### Task to carry out
What you return must match the records word for word, except that images are dropped.

---------- Input for this task

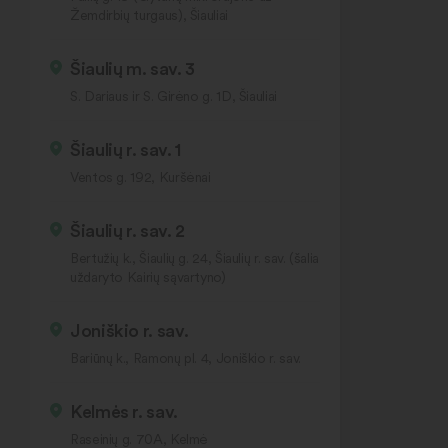
Žemdirbių turgaus), Šiauliai
Šiaulių m. sav. 3
S. Dariaus ir S. Girėno g. 1D, Šiauliai
Šiaulių r. sav. 1
Ventos g. 192, Kuršėnai
Šiaulių r. sav. 2
Bertužių k., Šiaulių g. 24, Šiaulių r. sav. (šalia
uždaryto Kairių sąvartyno)
Joniškio r. sav.
Bariūnų k., Ramonų pl. 4, Joniškio r. sav.
Kelmės r. sav.
Raseinių g. 70A, Kelmė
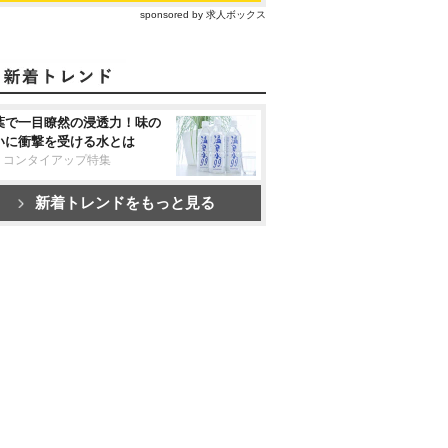
sponsored by 求人ボックス
葉で一目瞭然の浸透力！味の
いに衝撃を受ける水とは
リコンタイアップ特集
新着トレンドをもっと見る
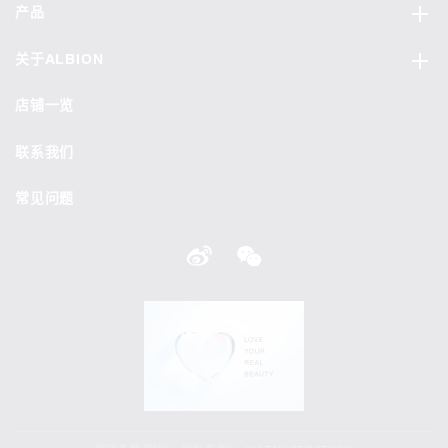
产品
关于ALBION
店铺一览
联系我们
常见问题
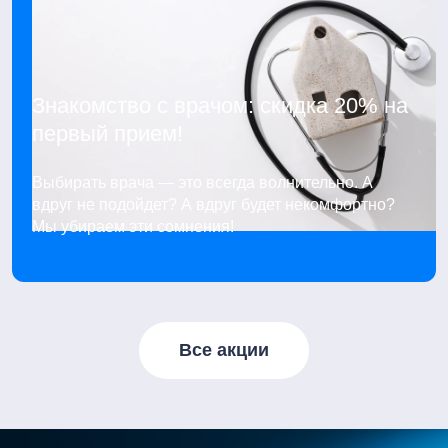
Знакомство с врачом: скидка 20% на
первый прием!
Выбирать врача — это всегда волнительно. А
вдруг не подойдет? А вдруг будет некомфортно?
Мы убираем эти сомнения!
Все акции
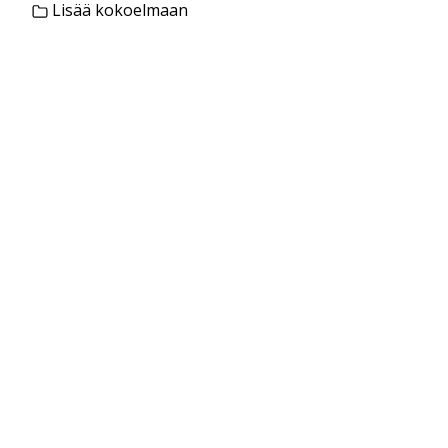
Lisää kokoelmaan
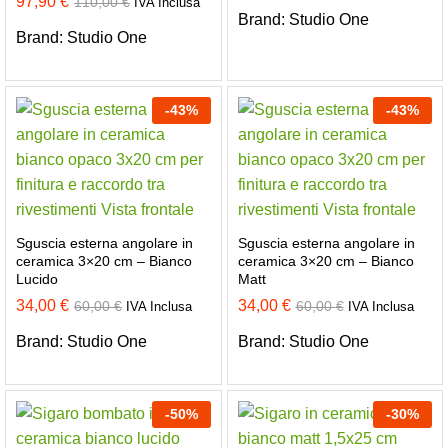
97,90
€
110,00
€
IVA Inclusa
Brand:
Studio One
Brand:
Studio One
-
43
%
-
43
%
Sguscia esterna angolare in
Sguscia esterna angolare in
ceramica 3×20 cm – Bianco
ceramica 3×20 cm – Bianco
Lucido
Matt
34,00
€
34,00
€
60,00
€
60,00
€
IVA Inclusa
IVA Inclusa
Brand:
Studio One
Brand:
Studio One
-
50
%
-
30
%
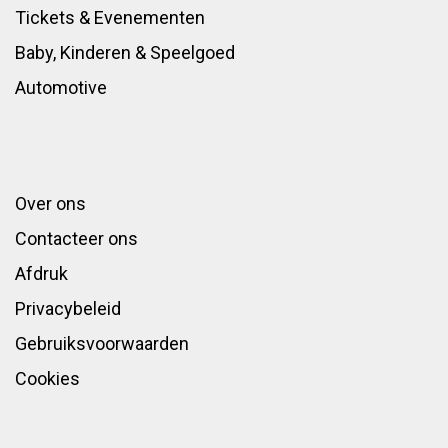
Tickets & Evenementen
Baby, Kinderen & Speelgoed
Automotive
Over ons
Contacteer ons
Afdruk
Privacybeleid
Gebruiksvoorwaarden
Cookies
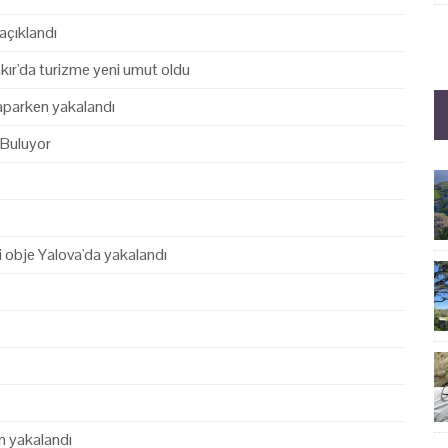
açıklandı
akır'da turizme yeni umut oldu
yaparken yakalandı
 Buluyor
hi obje Yalova'da yakalandı
en yakalandı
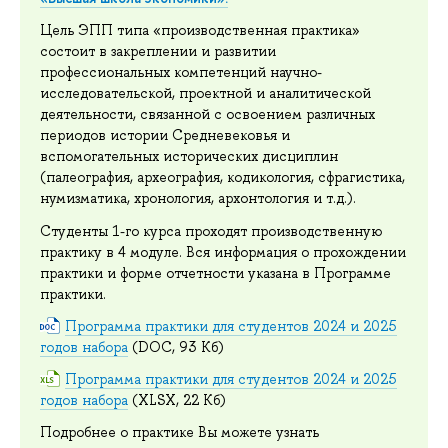
Цель ЭПП типа «производственная практика»
состоит в закреплении и развитии
профессиональных компетенций научно-
исследовательской, проектной и аналитической
деятельности, связанной с освоением различных
периодов истории Средневековья и
вспомогательных исторических дисциплин
(палеография, археография, кодикология, сфрагистика,
нумизматика, хронология, архонтология и т.д.).
Студенты 1-го курса проходят производственную
практику в 4 модуле. Вся информация о прохождении
практики и форме отчетности указана в Программе
практики.
Программа практики для студентов 2024 и 2025
годов набора
(DOC, 93 Кб)
Программа практики для студентов 2024 и 2025
годов набора
(XLSX, 22 Кб)
Подробнее о практике Вы можете узнать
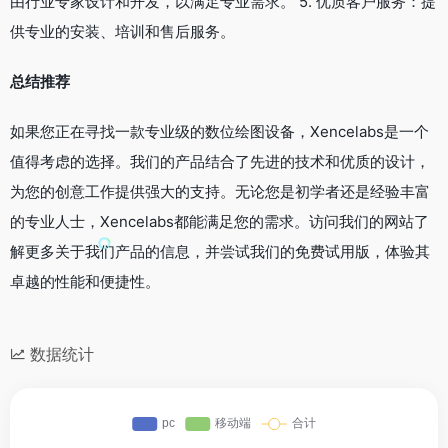
由行业专家设计和开发，以满足专业需求。 5. 优质客户服务：提
供专业的安装、培训和售后服务。
总结推荐
如果您正在寻找一款专业级的数位绘图设备，Xencelabs是一个
值得考虑的选择。我们的产品结合了先进的技术和优质的设计，
为您的创意工作提供强大的支持。无论您是初学者还是经验丰富
的专业人士，Xencelabs都能满足您的需求。访问我们的网站了
解更多关于我们产品的信息，并尝试我们的免费试用版，体验其
卓越的性能和便捷性。
数据统计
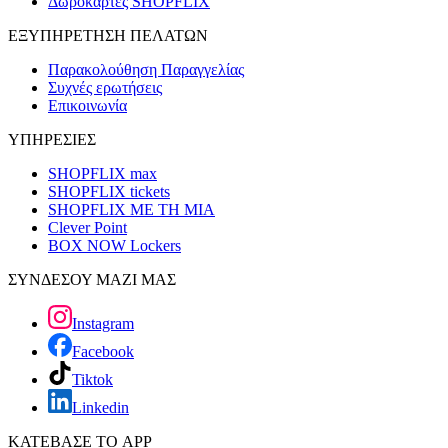
Δωροκάρτες SHOPFLIX
ΕΞΥΠΗΡΕΤΗΣΗ ΠΕΛΑΤΩΝ
Παρακολούθηση Παραγγελίας
Συχνές ερωτήσεις
Επικοινωνία
ΥΠΗΡΕΣΙΕΣ
SHOPFLIX max
SHOPFLIX tickets
SHOPFLIX ΜΕ ΤΗ ΜΙΑ
Clever Point
BOX NOW Lockers
ΣΥΝΔΕΣΟΥ ΜΑΖΙ ΜΑΣ
Instagram
Facebook
Tiktok
Linkedin
ΚΑΤΕΒΑΣΕ ΤΟ APP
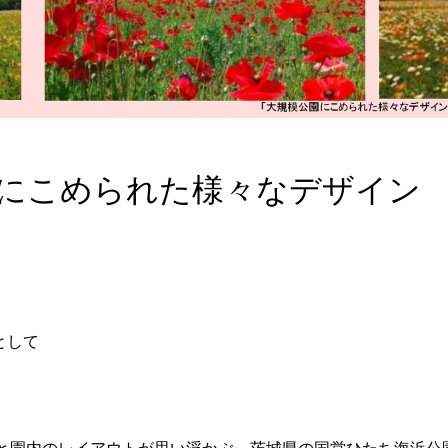
にこめられた様々なデザイン
として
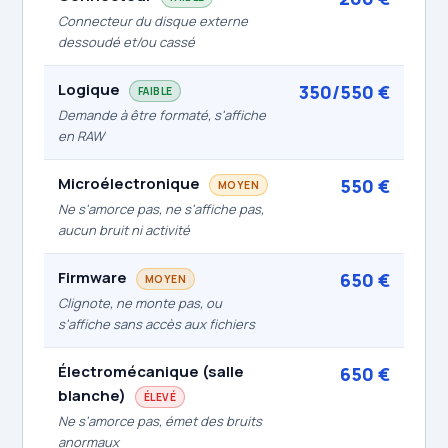
Connecteur du disque externe
dessoudé et/ou cassé
Logique
350/550 €
FAIBLE
Demande à être formaté, s'affiche
en RAW
Microélectronique
550 €
MOYEN
Ne s'amorce pas, ne s'affiche pas,
aucun bruit ni activité
Firmware
650 €
MOYEN
Clignote, ne monte pas, ou
s'affiche sans accès aux fichiers
Électromécanique (salle
650 €
blanche)
ÉLEVÉ
Ne s'amorce pas, émet des bruits
anormaux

--------------------

### Task result
Žemdirbių turgaus), Šiauliai
Šiaulių m. sav. 3
S. Dariaus ir S. Girėno g. 1D, Šiauliai
Šiaulių r. sav. 1
Ventos g. 192, Kuršėnai
Šiaulių r. sav. 2
Bertužių k., Šiaulių g. 24, Šiaulių r. sav. (šalia
uždaryto Kairių sąvartyno)
Joniškio r. sav.
Bariūnų k., Ramonų pl. 4, Joniškio r. sav.
Kelmės r. sav.
Raseinių g. 70A, Kelmė
sponsored by 求人ボックス
葉で一目瞭然の浸透力！味の
いに衝撃を受ける水とは
リコンタイアップ特集
新着トレンドをもっと見る
产品
关于ALBION
店铺一览
联系我们
常见问题
Знакомство с врачом: скидка 20% на
первый прием!
Выбирать врача — это всегда волнительно. А
вдруг не подойдет? А вдруг будет некомфортно?
Мы убираем эти сомнения!
Все акции
Lisää kokoelmaan
97,90
€
110,00
€
IVA Inclusa
Brand:
Studio One
Brand:
Studio One
-
43
%
-
43
%
Sguscia esterna angolare in
Sguscia esterna angolare in
ceramica 3×20 cm – Bianco
ceramica 3×20 cm – Bianco
Lucido
Matt
34,00
€
34,00
€
60,00
€
60,00
€
IVA Inclusa
IVA Inclusa
Brand:
Studio One
Brand:
Studio One
-
50
%
-
30
%
Tickets & Evenementen
Baby, Kinderen & Speelgoed
Automotive
Over ons
Contacteer ons
Afdruk
Privacybeleid
Gebruiksvoorwaarden
Cookies
açıklandı
akır'da turizme yeni umut oldu
yaparken yakalandı
 Buluyor
hi obje Yalova'da yakalandı
en yakalandı
Цель ЭПП типа «производственная практика»
состоит в закреплении и развитии
профессиональных компетенций научно-
исследовательской, проектной и аналитической
деятельности, связанной с освоением различных
периодов истории Средневековья и
вспомогательных исторических дисциплин
(палеография, археография, кодикология, сфрагистика,
нумизматика, хронология, архонтология и т.д.).
Студенты 1-го курса проходят производственную
практику в 4 модуле. Вся информация о прохождении
практики и форме отчетности указана в Программе
практики.
Программа практики для студентов 2024 и 2025
годов набора
(DOC, 93 Кб)
Программа практики для студентов 2024 и 2025
годов набора
(XLSX, 22 Кб)
Подробнее о практике Вы можете узнать
由行业专家设计和开发，以满足专业需求。 5. 优质客户服务：提
供专业的安装、培训和售后服务。
总结推荐
如果您正在寻找一款专业级的数位绘图设备，Xencelabs是一个
值得考虑的选择。我们的产品结合了先进的技术和优质的设计，
为您的创意工作提供强大的支持。无论您是初学者还是经验丰富
的专业人士，Xencelabs都能满足您的需求。访问我们的网站了
解更多关于我们产品的信息，并尝试我们的免费试用版，体验其
卓越的性能和便捷性。
数据统计
Δωροκάρτες SHOPFLIX
ΕΞΥΠΗΡΕΤΗΣΗ ΠΕΛΑΤΩΝ
Παρακολούθηση Παραγγελίας
Συχνές ερωτήσεις
Επικοινωνία
ΥΠΗΡΕΣΙΕΣ
SHOPFLIX max
SHOPFLIX tickets
SHOPFLIX ΜΕ ΤΗ ΜΙΑ
Clever Point
BOX NOW Lockers
ΣΥΝΔΕΣΟΥ ΜΑΖΙ ΜΑΣ
Instagram
Facebook
Tiktok
Linkedin
ΚΑΤΕΒΑΣΕ ΤΟ APP
にこめられた様々なデザイン
として
Connecteur du disque externe
dessoudé et/ou cassé
Logique
350/550 €
FAIBLE
Demande à être formaté, s'affiche
en RAW
Microélectronique
550 €
MOYEN
Ne s'amorce pas, ne s'affiche pas,
aucun bruit ni activité
Firmware
650 €
MOYEN
Clignote, ne monte pas, ou
s'affiche sans accès aux fichiers
Électromécanique (salle
650 €
blanche)
ÉLEVÉ
Ne s'amorce pas, émet des bruits
anormaux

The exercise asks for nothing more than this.